Conventional and Biologic Disease-Modifying Antirheumatic Drugs Are Not Associated With Increase in or Progression of Cervical Neoplasia Among Patients With Spondyloarthritis.

Objectives: Using a centralized electronic database, we investigated the risk of cervical neoplasia (CN) and progression of cervical intraepithelial neoplasia (CIN) among patients with spondyloarthritis (SpA) receiving disease-modifying antirheumatic drugs (DMARDs).

Method: A total of 951 patients with SpA were reviewed. Incidence and progression of CN and clinical data including age, ethnicity, smoking and drinking status, dates of first and last follow-up, history of psoriasis, inflammatory bowel disease, medications used, mean dose and duration of medications, and comorbidities were reviewed. Cox regression models were used to evaluate the individual risk of DMARDs with CN and the risk of CIN progression.

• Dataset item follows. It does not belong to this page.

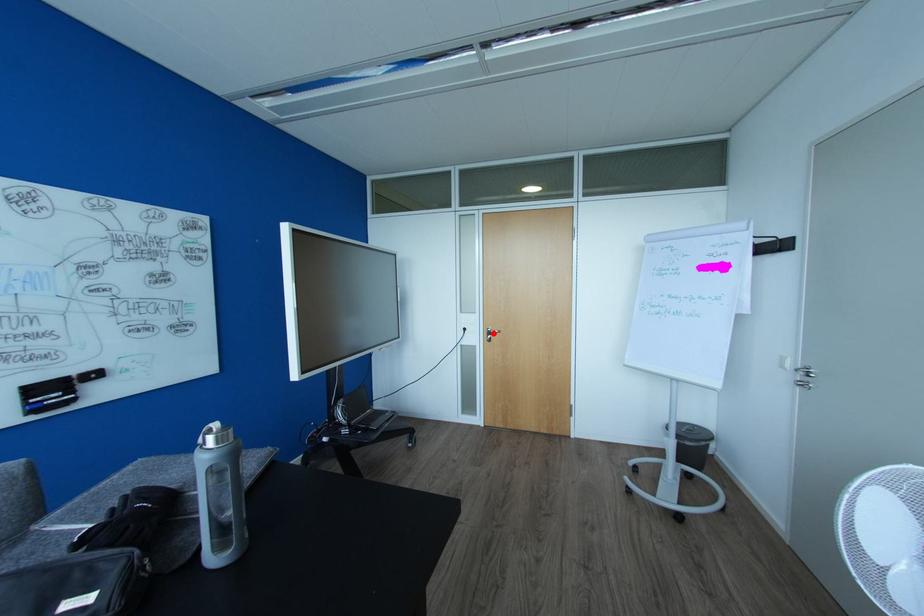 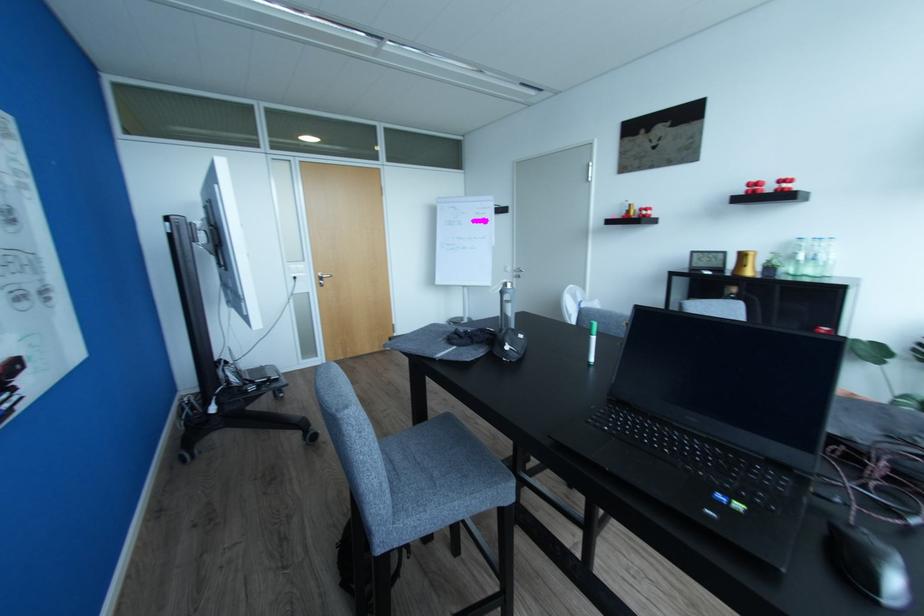 The point at the highlighted location is marked in the first image. Where is the corresponding point in the second image?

Results: During a mean follow-up duration of 9.2 ± 5.9 years, 34 patients had developed CN, which translates to an incidence for development of CN in patients with SpA of 3.9 per 1000 patient-years. Univariate Cox regression analyses showed no differences in clinical characteristics (psoriasis hazards ratio [HR] = 0.92, p = 0.82; inflammatory bowel disease HR = 0.05, p = 0.61; diabetes mellitus HR = 2.82, p = 0.21; chronic kidney disease HR = 0.39, p = 0.35) and medications exposure (sulfasalazine HR = 0.49, p = 0.30; methotrexate HR = 0.52, p = 0.11; leflunomide HR = 0.52, p = 0.37; adalimumab HR = 0.83, p = 0.80; certolizumab HR = 0.05, p = 0.74; etanercept HR = 0.40, p = 0.36; golimumab HR = 0.05, p = 0.32; infliximab HR = 0.05, p = 0.39; secukinumab HR = 1.00, p = 1.00; ustekinumab HR = 0.05, p = 0.78) between patients who had and had not develop CN during the study period. Progression of CIN was independently associated with higher grades of CIN lesion (HR = 6.20; p = 0.05).

Conclusions: There was low risk of development and progression of CN in patients with SpA on conventional or biologic DMARD therapy.